As for the income range, investors have been asked to choose an income bracket from the following list:
For individuals (annual):
— Below Rs1 lakh
— Rs 1 lakh – Rs 5 lakh
— Rs 5 lakh to Rs 10 lakh
— Rs 10 lakh to Rs 25 lakh
— More than Rs 25 lakh
For non-individuals (annual):
— Rs 20 lakh
— Rs 20 lakh to Rs 50 lakh
— Rs 50 lakh to Rs 1 crore
— More than Rs 1 crore
Similarly, the PAN should be seeded with Aadhaar. The PAN will not be considered valid if it's not linked with the Aadhaar. Besides, separate mobile numbers and email addresses must be provided for all Beneficial Owner (BO) account holders, according to the circulars.
All six KYC details are mandatory for new accounts opened from June 1, 2021.
Meanwhile, SEBI (Securities and Exchange Board of India) has asked the CDSL and NSDL to verify that the aforementioned KYC details are updated.
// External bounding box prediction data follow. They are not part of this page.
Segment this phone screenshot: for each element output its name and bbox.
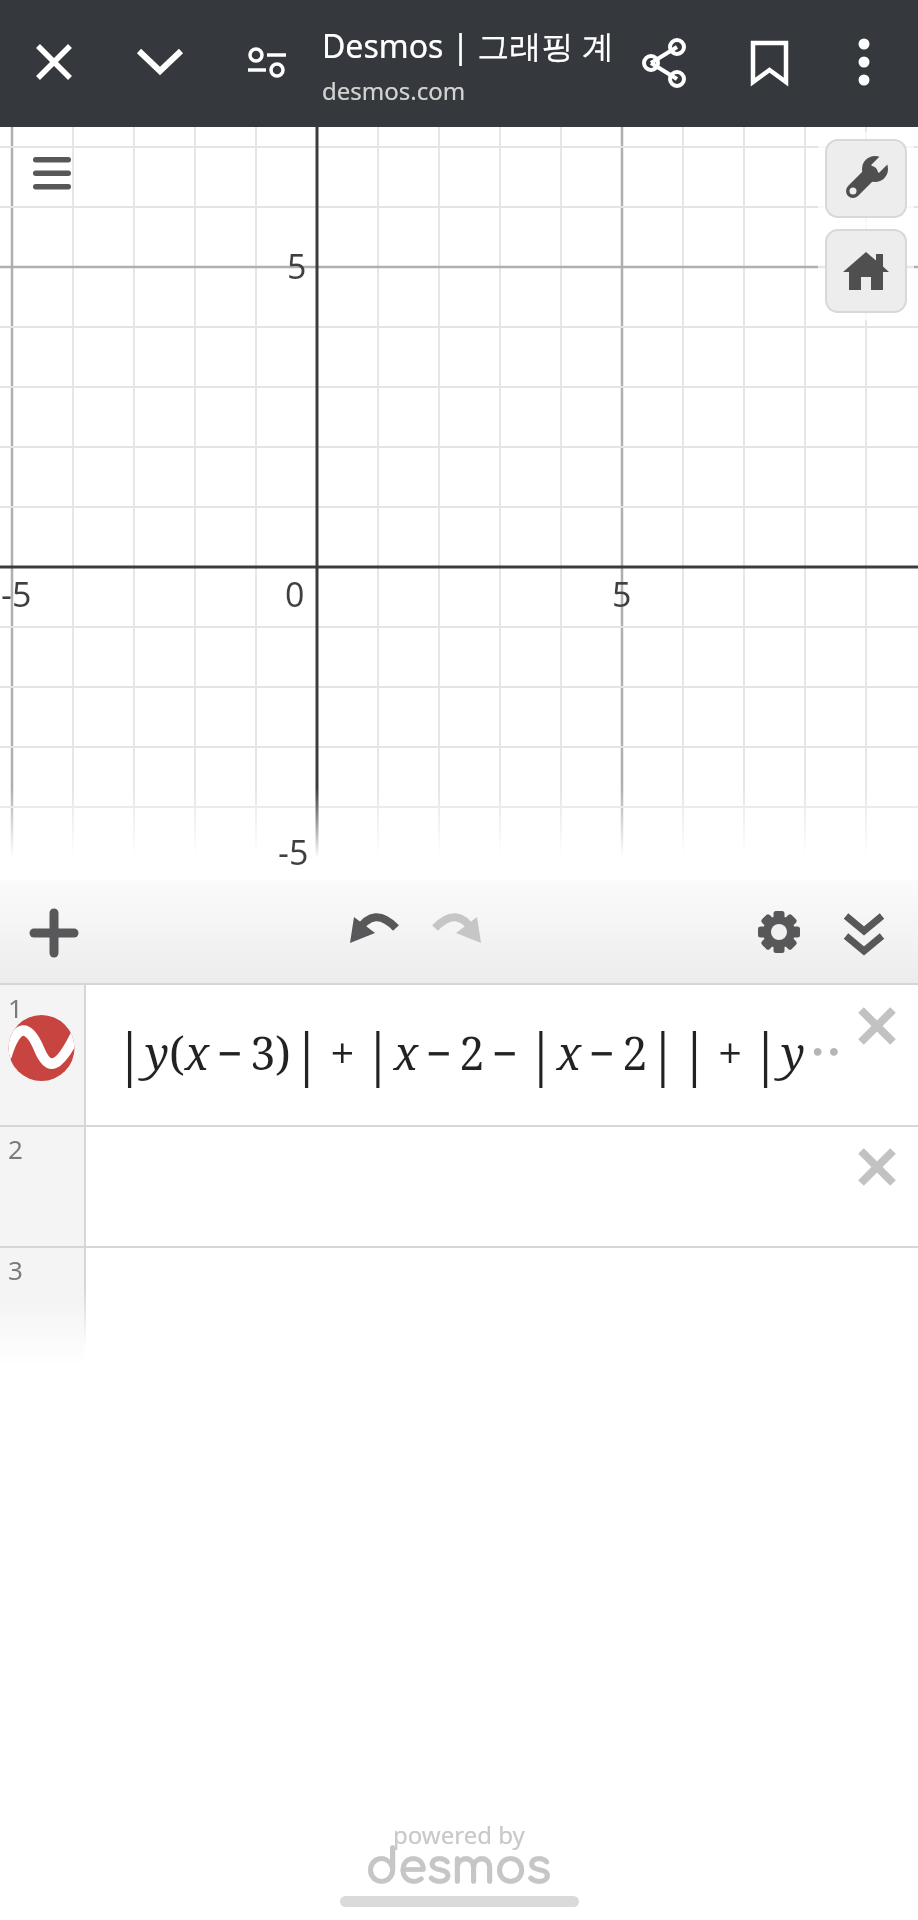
staticText: 3 — [8, 1252, 23, 1287]
staticText: |y(x − 3)| + |x − 2 − |x − 2|| + |y ∙∙ — [114, 1014, 859, 1090]
staticText: desmos — [366, 1842, 552, 1893]
staticText: -5 — [1, 571, 32, 617]
staticText: -5 — [278, 829, 309, 875]
button[interactable] — [20, 145, 84, 205]
button[interactable] — [832, 30, 896, 94]
button[interactable] — [852, 1000, 904, 1052]
staticText: 2 — [8, 1131, 23, 1166]
button[interactable] — [832, 901, 896, 963]
button[interactable] — [427, 901, 491, 961]
button[interactable] — [737, 30, 801, 94]
staticText: 0 — [285, 571, 305, 617]
button[interactable] — [10, 1016, 74, 1080]
button[interactable] — [747, 901, 811, 963]
staticText: powered by — [393, 1818, 525, 1851]
button[interactable] — [341, 901, 405, 961]
button[interactable] — [235, 30, 299, 94]
button[interactable] — [128, 30, 192, 94]
button[interactable] — [634, 30, 698, 94]
button[interactable] — [22, 901, 86, 965]
button[interactable] — [22, 30, 86, 94]
staticText: 5 — [287, 243, 307, 289]
button[interactable] — [826, 140, 906, 217]
staticText: desmos.com — [322, 74, 466, 107]
staticText: 5 — [612, 571, 632, 617]
staticText: 1 — [8, 990, 23, 1025]
button[interactable] — [852, 1141, 904, 1193]
staticText: Desmos | 그래핑 계... — [322, 24, 616, 68]
button[interactable] — [826, 230, 906, 312]
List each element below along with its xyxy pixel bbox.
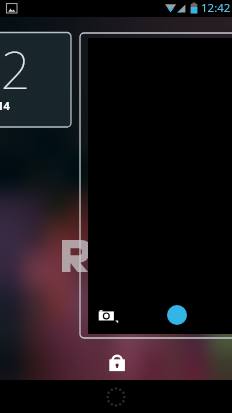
button[interactable]: Unlock — [107, 349, 124, 371]
button[interactable]: Shutter — [167, 305, 187, 325]
button[interactable]: Home — [102, 383, 130, 411]
button[interactable]: Camera — [88, 38, 232, 334]
staticText: 12:42 — [201, 0, 231, 16]
button[interactable]: 12 — [0, 32, 71, 127]
button[interactable]: Camera — [98, 306, 119, 327]
staticText: 014 — [0, 98, 10, 113]
staticText: 12 — [0, 33, 31, 104]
The market regulator had also asked the depositories to ensure that necessary communication is sent to their clients to update the KYC by May 31, 2021.
Given the circulars, several stockbroking firms have sent emails to their clients (demat/trading account holders) asking them to update their KYC details before July 31. Till the time these details are not provided, the pending demat and trading accounts will remain deactivated.